I drop my bag on the posh marble counter top in the ladies’ loos and take a huge breath. Today has been crazy. Finn’s crazy. But there’s something about him that I really like. Which sounds totally lame even to my ears as I’ve already
been
with him, and … I’m pregnant by him, which he doesn’t even know yet, and how do I tell him? I’m rambling in my head to try and make sense of things but it just seems to be more of a tangle. If I tell him, will he want me to keep it? The thought of terminating this pregnancy now without telling him, after getting to know him better seems so wrong. There’s no clear right and wrong in my head, and for the first time it feels like it’s not my decision alone to make.
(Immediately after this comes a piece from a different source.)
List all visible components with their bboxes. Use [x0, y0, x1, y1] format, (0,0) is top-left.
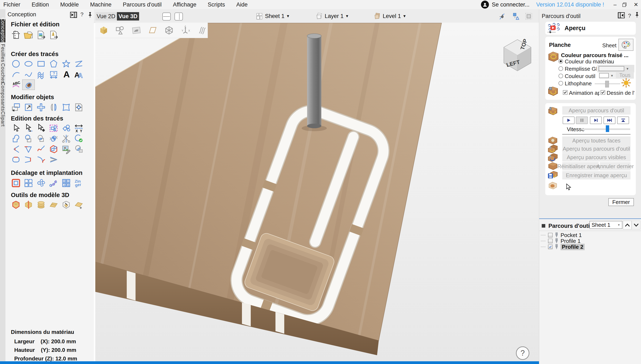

We both made me pregnant. We should both decide what to do next. But, when is the right time? Do I go out there and say ‘Hey, thanks for dinner, by the way, I’m pregnant and I’m ninety nine percent sure it’s yours.’ What if those little tests got it wrong? What if I’m further along and it’s Damien’s? I’m almost certain this isn’t the case as I’ve had periods since the last time we slept together, but these things happen, don’t they? And being ‘almost’ certain isn’t enough to go around telling the man I’ve just met that he’s going to be a dad, if in a couple of weeks’ time I have to tell him that he isn’t. I need a scan. I need to find out how far along I am. It’s not right to tell him until then, is it?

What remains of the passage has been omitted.